Differences between British and American spelling
Even though many people would claim that the English that most people use today is neither British nor American, we still find it appropriate to say some words about differences between British and American spelling here. Even though British English and American English are generally very similar in all respects when it comes to writing, there are a number of more or less well-known spelling differences which we ought to be aware of. As writers, we had better decide whether we want our texts to look more British or more American, and then adapt our spelling and vocabulary choices accordingly (by the way, the AWELU website is intended to represent British English, just like the English version of the Lund University website generally does).
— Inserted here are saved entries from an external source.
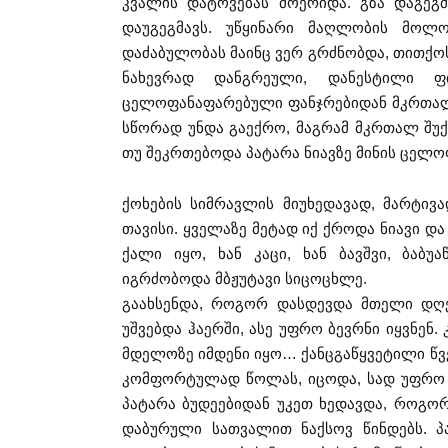
კვალის დატოვებას მოერიდა. გზა დაგეგ
დაუგეგმავს. უწყინარი მაღლობის მოლ
დაძაბულობას მაინც ვერ გრძნობდა, თითქო
ნახევრად დანგრეული, დანესტილი ფი
ცელოფანაფარებული ფანჯრებიდან მკრთალი
სწორად უნდა გაექრო, მაგრამ მკრთალ შუ
თუ შეკრთებოდა პატარა ნიავზე მინის ცელო
ქოხების სიმრავლის მიუხედავად, მარტივ
თავისი. ყველაზე მეტად იქ ქროდა ნიავი და
ქალი იყო, ხან კაცი, ხან ბავშვი, ბაბუ
იგრძობოდა მბჟუტავი სიცოცხლე.
გაახსენდა, როგორ დასდევდა მთელი დღე 
უშვებდა ჰაერში, ასე უფრო ბევრნი იყვნე
მდელოზე იმდენი იყო… ქანცგაწყვეტილი წვ
კომფორტულად წოლას, იცოდა, სად უფრო 
პატარა ბუდეებიდან უკეთ ხედავდა, როგორ
დაბურული სათვალით ნაქსოვ წინდებს. პ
The generalisations below were made at askoxford.com, but since this site no longer exists, the only reference we can provide is the following:
- British English words that end in -re (e.g. centre, fibre, theatre) often end in -er in American English (center, fiber, theater).
- British English words that end in -our (e.g. colour, humour) usually end with -or in American English (color, humor).
- Verbs in British English that can be spelled with either -ize or -ise at the end (e.g. recognize/recognise) are always spelled with -ize in American English.
- Verbs in British English that end in -yse (e.g. analyse) are always spelled -yze in American English (analyze).
- In British spelling, verbs ending in a vowel plus l double the l when adding endings that begin with a vowel (e.g. travel, travelled, traveller). In American English the l is not doubled (travel, traveled, traveler).
- British English words that are spelled with the double vowels ae or oe (e.g. archaeology, manoeuvre) are just spelled with an e in American English (archeology, maneuver).
- Some nouns that end with -ence in British English (e.g. licence, defence) are spelled -ense in American English (license, defense).
- Some nouns that end with -ogue in British English (e.g. dialogue) end with -og in American English (dialog).